The large-scale use of organophosphate esters (OPEs) as flame retardants and plasticizers has led to their prevalence in the environment, with still unknown broader impacts. This Review describes the transport and occurrence of OPEs in marine systems and summarizes emerging evidence of their biogeochemical and ecosystem impacts. Long-range environmental transport via the atmosphere and ocean currents distributes OPEs from industrialized regions to the open ocean. OPEs are most prevalent in coastal regions, but notable concentrations are also found in the Arctic and regions far from shore. Air–water interactions are important for the transport of OPEs to remote oceans and polar regions. Processes such as degradation and sinking of particle-bound compounds modulate the properties and fate of OPEs in the water column, where they are potentially a non-accounted source of anthropogenic organic phosphorus for microbial communities.

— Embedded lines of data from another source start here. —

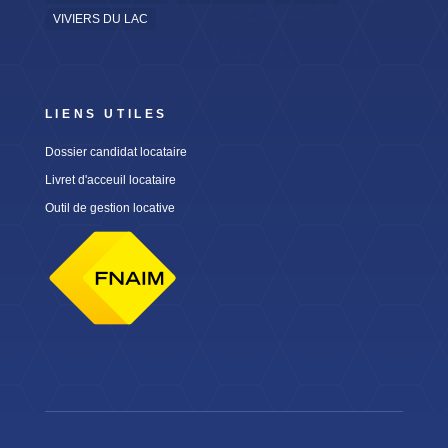
VIVIERS DU LAC
LIENS UTILES
Dossier candidat locataire
Livret d'acceuil locataire
Outil de gestion locative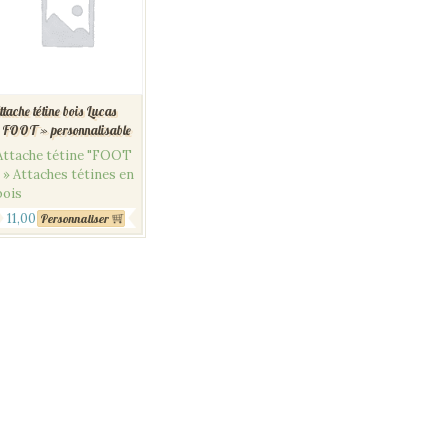
ttache tétine bois Lucas
 FOOT » personnalisable
Attache tétine "FOOT
" » Attaches tétines en
bois
11,00
€
Personnaliser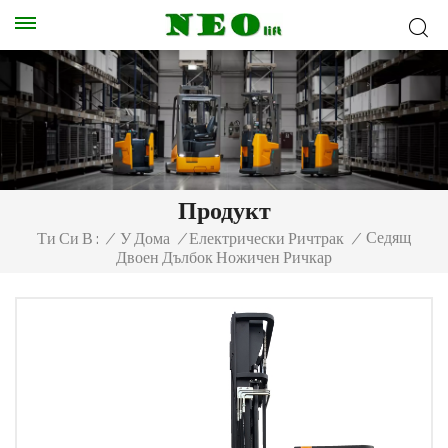
Продукт
Седящ
Ти Си В :
/
У Дома
/
Електрически Ричтрак
/
Двоен Дълбок Ножичен Ричкар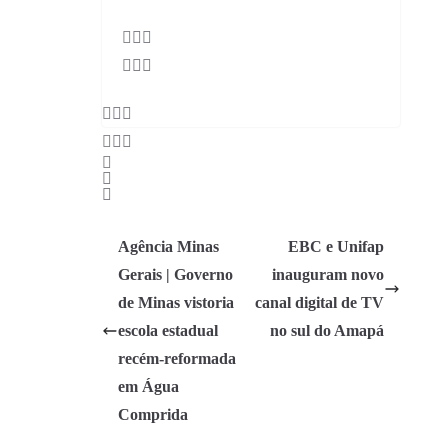
Agência Minas
EBC e Unifap
Gerais | Governo
inauguram novo
de Minas vistoria
canal digital de TV
escola estadual
no sul do Amapá
recém-reformada
em Água
Comprida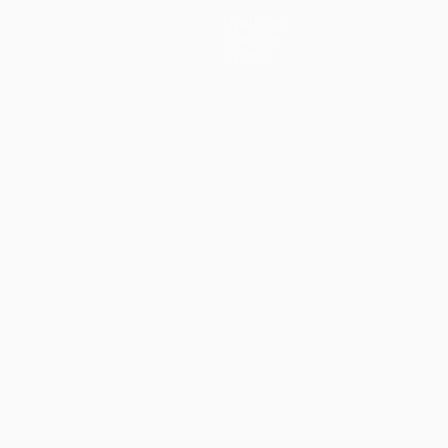
Noticias
Historia
Sobre
no
Português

Some OPEs have toxic effects in marine species and are found in measurable quantities in fish and other aquatic organisms. However, there is conflicting evidence on the potential for bioaccumulation and biomagnification of OPEs. Future work must constrain the large-scale impact of OPEs on marine biota and biogeochemistry to support more effective regulation and mitigation.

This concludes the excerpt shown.